Высоко стоит в синей безоблачной вышине горячее солнце. Ни ветерка. Раскаленный белый день. Полуденный жар. И длиннющая борозда впереди. Одна на человека. Но это только первая. Согнулись. Начали. Перебирая ногами, идем-ползем вперед. Земляная пыль в лицо. Гнутая в дугу спина. Соленый пот из-под жакейки соленою, щекотной струйкой стекает на лицо. Льется за ворот. Противнейшею каплей висит на носу… Можно работать на корточках. А то потом с непривычки-то и не разогнешься… Или идти вприсядку, если так тебе легче. Или просто согни спину - и вперед. Как трактор… До конца долгой борозды. А потом – обратно… Вот так школьники и работали. Нынче школьные «барчуки и барышни» даже классы после уроков не моют! Нет дежурств!.. Куда идет Россия!.. Вот в мои годы классная Ия Васильевна всегда нашим девочкам говорила: «Не будете углы в классе промывать – мужья у вас пьяницами будут!..» И они промывали!.. Наверное, боялись пророчества… И что вы думаете? Ни у одной нашей девочки нет спившегося мужа!.. Вот что такое советская педагогика! Макаренко… Сухомлинский… Воспитание трудом…

Из целого класса спившихся у нас – всего человека три. Вова Беряков. Был такой тихий, спокойный пацан… Жизнь его, наверное, задолбала?.. Еще – Саша Мордышев, по кличке Морда. Ну, тому простительно. Тот за кражу сперва пошел в колонию. Когда вышел – стал «квасить» на радостях не по-детски. «Доквасил» до «белочки». Да загремел с нею в «дурку»… Недавно встретил его… На голове у Вовы ни единого волоса. Манеры, как у урки. Рассказ о том, что он за «Морду» с кем-то дрался. На днях. «C ножом махался даже», – похвалялся он и показывал мне свежий шрамик… Вот ведь как его обидели!.. Дальше последовала традиционная просьба денег на «бухло» и предложенье – вместе «дунуть» и махнуть по «телкам»… Третий спившийся был Вася Головахин… Ну, тот еще в школьные годы любил «это дело»… Вот такие новости от наших девочек, со встречи одноклассников.

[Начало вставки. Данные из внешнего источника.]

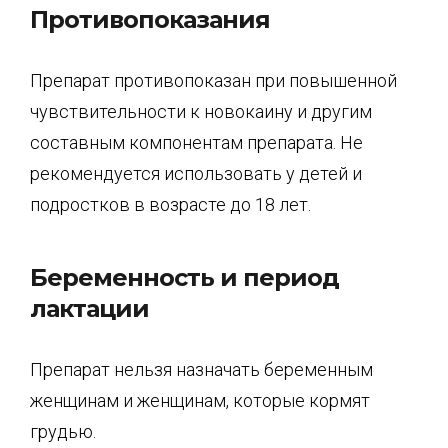
Противопоказания
Препарат противопоказан при повышенной
чувствительности к новокаину и другим
составным компонентам препарата. Не
рекомендуется использовать у детей и
подростков в возрасте до 18 лет.
Беременность и период
лактации
Препарат нельзя назначать беременным
женщинам и женщинам, которые кормят
грудью.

Встречались в ресторане «Блин - Горой». Приятно было нам там посидеть. И очень весело… Особо с водочкой, конечно…

По осени подрастающее поколение будущих советских людей всегда отправляли на уборку картофеля в пригородный совхоз «Осановский». Отвозили их туда на автобусе. Или отправляли от школы колонной пешком. Благо, путь до него, совхоза-то этого, весьма недалекий. Но вот в один прекрасный осенний день школьников не послали месить грязь на раскисшие осенние поля. С неба шел проливной, отвратительный дождь. Похоже, что их просто пожалели. Но дождь, как известно, ни в работе, ни даже на футболе не помеха. Играют же в дождь футболисты… Футболисты играют, а пацаны-фанаты с трибуны кричат: «В России нет еще пока команды лучше «Спартака»… А с другого сектора несется: «В России нет, мы скажем прямо, команды лучше, чем «Динамо»… Вот козлы, думают те и орут в ответ: - «Наш противник – суперклуб по сосанию… конфет!» Потом, после футбола, следует традиционный «бокс» или и вовсе «бои без правил»… Но это я про обычные фанатские кричалки говорю. А вот в дождь у фанатов есть и особая кричалка. Представьте – льет, как из ведра. Поле – болото. Футболисты, как чушки в грязи, а из фанатского сектора из-под клеенок несется: «Дождик - лей! Ветер - дуй! Нам, фанатам… все равно!»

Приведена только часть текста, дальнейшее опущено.